# [Problem to work on]
From the data below, copy each line that includes the word "article".

== Data for the task ==

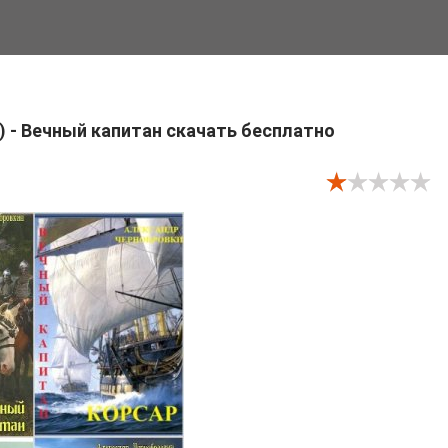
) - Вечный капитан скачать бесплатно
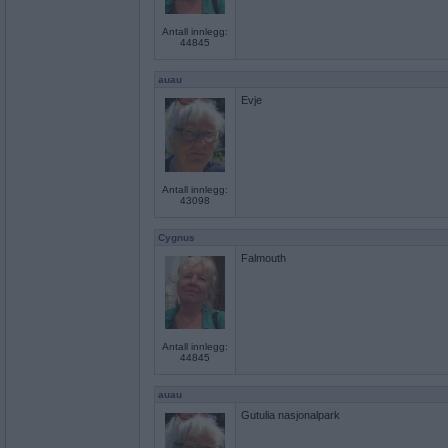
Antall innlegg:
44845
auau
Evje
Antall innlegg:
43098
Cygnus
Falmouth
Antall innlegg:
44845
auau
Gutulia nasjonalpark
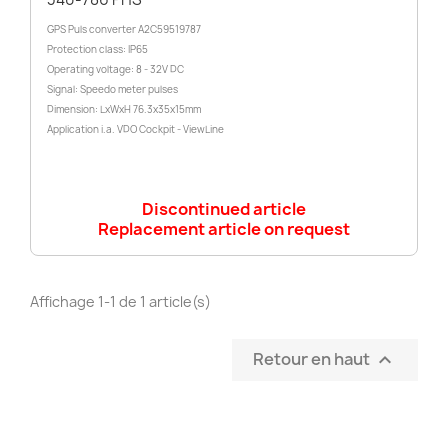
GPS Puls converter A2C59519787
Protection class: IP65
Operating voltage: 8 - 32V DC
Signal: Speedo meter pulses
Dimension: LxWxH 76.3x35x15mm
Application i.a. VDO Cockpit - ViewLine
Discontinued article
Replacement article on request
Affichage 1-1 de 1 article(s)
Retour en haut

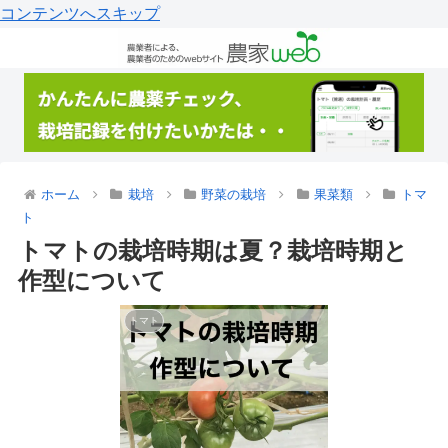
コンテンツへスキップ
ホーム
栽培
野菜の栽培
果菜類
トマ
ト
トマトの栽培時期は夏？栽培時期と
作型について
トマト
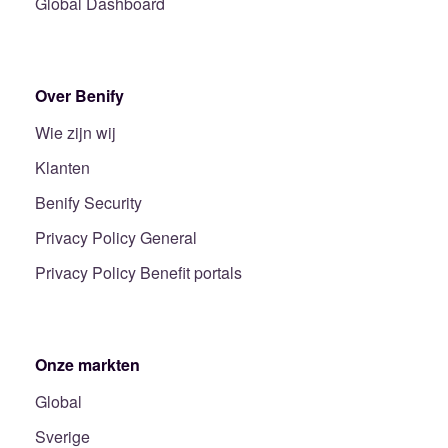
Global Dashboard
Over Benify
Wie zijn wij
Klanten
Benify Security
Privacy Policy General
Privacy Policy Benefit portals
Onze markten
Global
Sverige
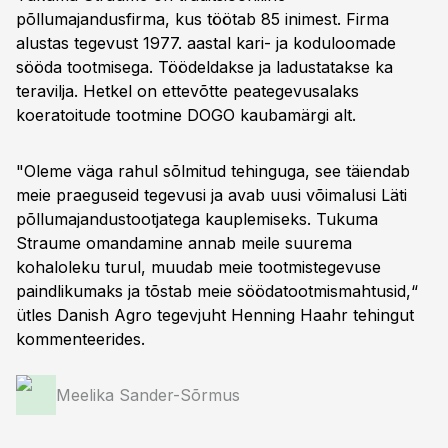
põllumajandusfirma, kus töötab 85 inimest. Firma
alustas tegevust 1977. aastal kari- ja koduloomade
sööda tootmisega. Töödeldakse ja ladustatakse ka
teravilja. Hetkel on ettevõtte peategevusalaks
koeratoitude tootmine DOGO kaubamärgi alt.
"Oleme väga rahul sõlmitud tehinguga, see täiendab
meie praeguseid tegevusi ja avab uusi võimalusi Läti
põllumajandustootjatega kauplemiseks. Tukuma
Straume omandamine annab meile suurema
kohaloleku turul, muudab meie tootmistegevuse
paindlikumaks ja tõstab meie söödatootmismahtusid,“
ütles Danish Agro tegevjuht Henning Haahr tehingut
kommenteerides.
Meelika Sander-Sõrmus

===

# [Answer to the exercise]
Discontinued article
Replacement article on request
Affichage 1-1 de 1 article(s)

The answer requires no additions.